Mettere una soglia, inoltre, sarebbe stato difficile: “La selettività è inevitabilmente arbitraria perché se faccio un trasferimento selettivo ho sempre bisogno di una soglia che includa alcuni ed escluda altri. In più, in questo periodo, e in particolare nel nostro paese, le tendenze alla disgregazione sociale e alla messa in discussione della coesione sono abbastanza forti. Avere una misura universale che va a tutti, ricchi e poveri, ci sembra particolarmente utile”.

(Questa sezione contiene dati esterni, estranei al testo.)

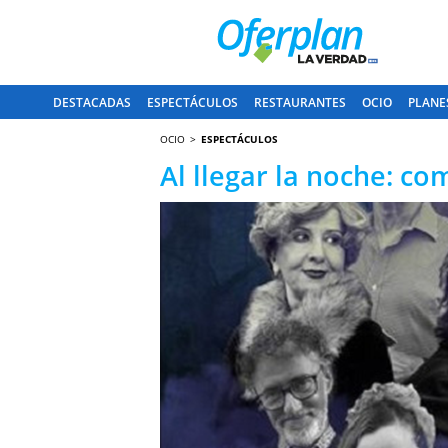
DESTACADAS
ESPECTÁCULOS
RESTAURANTES
OCIO
PLANE
OCIO
ESPECTÁCULOS
Al llegar la noche: co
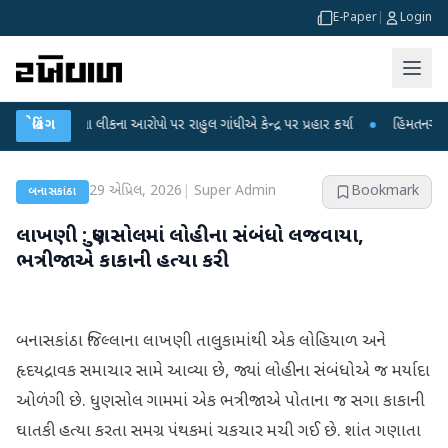
E-Paper
|
Login
ક્ષા લીકના આરોપો પર રાહુલ ગાંધીએ કેન્દ્ર પર પ્રહાર કર્યા
બ્રેકિંગ
●
હિંમતનગરમાં રહસ્યમય
29 એપ્રિલ, 2026
|
Super Admin
Bookmark
બનાસકાંઠા
લાખણી : ધુણસોલમાં લોહીના સંબંધો લજવાયા,
ભત્રીજાએ કાકાની હત્યા કરી
બનાસકાંઠા જિલ્લાના લાખણી તાલુકામાંથી એક લોહિયાળ અને
હૃદયદ્રાવક સમાચાર સામે આવ્યા છે, જ્યાં લોહીના સંબંધોએ જ મર્યાદા
ઓળંગી છે. ધુણસોલ ગામમાં એક ભત્રીજાએ પોતાના જ સગા કાકાની
ઘાતકી હત્યા કરતા સમગ્ર પંથકમાં ચકચાર મચી ગઈ છે. શાંત ગણાતા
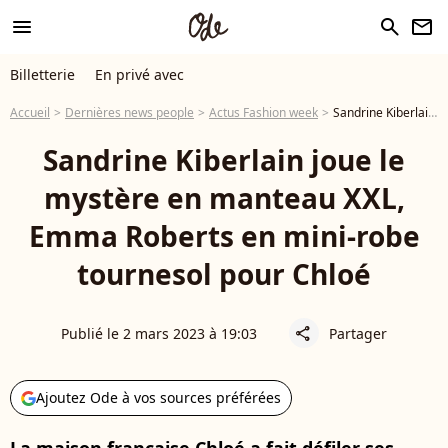
menu
search
newsletter
Billetterie
En privé avec
Accueil
Dernières news people
Actus Fashion week
Sandrine Kiberlain joue le mystère en manteau XXL, Emma Roberts en mini-robe tournesol pour Chloé
Sandrine Kiberlain joue le
mystère en manteau XXL,
Emma Roberts en mini-robe
tournesol pour Chloé
Publié le 2 mars 2023 à 19:03
Partager
share
Ajoutez Ode à vos sources préférées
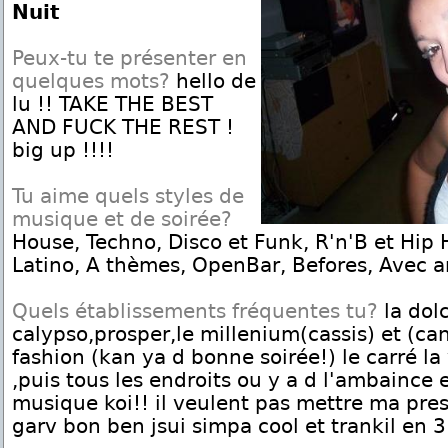
Nuit
Peux-tu te présenter en
quelques mots?
hello de
lu !! TAKE THE BEST
AND FUCK THE REST !
big up !!!!
Tu aime quels styles de
musique et de soirée?
House, Techno, Disco et Funk, R'n'B et Hip 
Latino, A thèmes, OpenBar, Befores, Avec ar
Quels établissements fréquentes tu?
la dolc
calypso,prosper,le millenium(cassis) et (ca
fashion (kan ya d bonne soirée!) le carré la vi
,puis tous les endroits ou y a d l'ambaince 
musique koi!! il veulent pas mettre ma presen
garv bon ben jsui simpa cool et trankil en 3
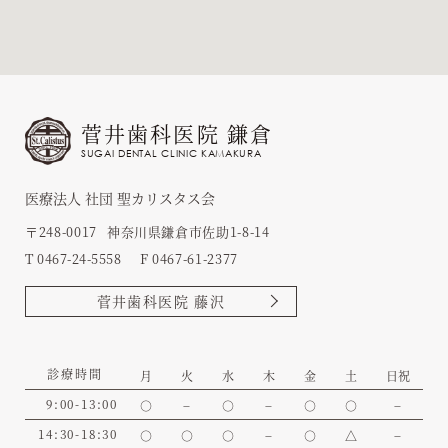
菅井歯科医院 鎌倉
SUGAI DENTAL CLINIC KAMAKURA
医療法人 社団 聖カリスタス会
〒248-0017
神奈川県鎌倉市佐助1-8-14
T 0467-24-5558
F 0467-61-2377
菅井歯科医院 藤沢
診療時間
月
火
水
木
金
土
日祝
9:00-13:00
○
−
○
−
○
○
−
14:30-18:30
○
○
○
−
○
△
−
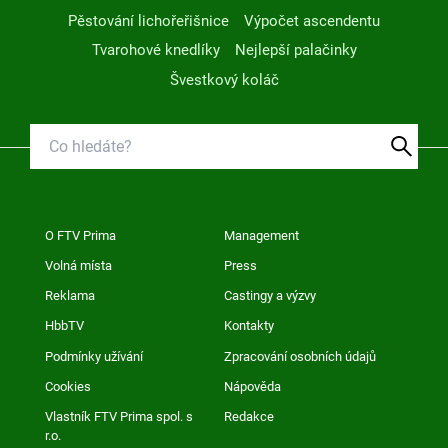
Pěstování lichořeřišnice
Výpočet ascendentu
Tvarohové knedlíky
Nejlepší palačinky
Švestkový koláč
O FTV Prima
Management
Volná místa
Press
Reklama
Castingy a výzvy
HbbTV
Kontakty
Podmínky užívání
Zpracování osobních údajů
Cookies
Nápověda
Vlastník FTV Prima spol. s
Redakce
r.o.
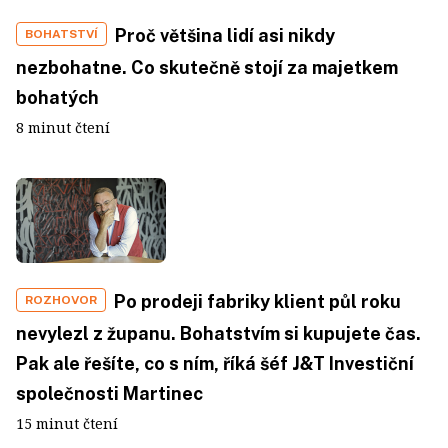
Proč většina lidí asi nikdy
BOHATSTVÍ
nezbohatne. Co skutečně stojí za majetkem
bohatých
8 minut čtení
Po prodeji fabriky klient půl roku
ROZHOVOR
nevylezl z županu. Bohatstvím si kupujete čas.
Pak ale řešíte, co s ním, říká šéf J&T Investiční
společnosti Martinec
15 minut čtení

E a chi chiede perché abbiano scelto una proposta di reddito invece che di servizi, il Forum risponde che avere un po’ di ricchezza è anch’esso un elemento importante ai fini dell’uguaglianza di opportunità: non si è costretti a prendere il primo lavoro, ad esempio, ma si può aspettare di trovarne uno più consono alle proprie capacità. “Voler dare una misura incondizionata non vuole dire abbandonare i giovani al proprio destino”, conclude Elena Granaglia. “Noi sappiamo che ci sono ragazzi che hanno meno strumenti formativi per poter scegliere e quindi siamo assolutamente d’accordo nell’unire questa misura a strumenti di sostegno per come impiegare questi soldi. Alla fine, però, la scelta resta unicamente dei ragazzi”. Resta da vedere, quindi, cosa farebbe ognuno di loro con l’eredità universale ricevuta.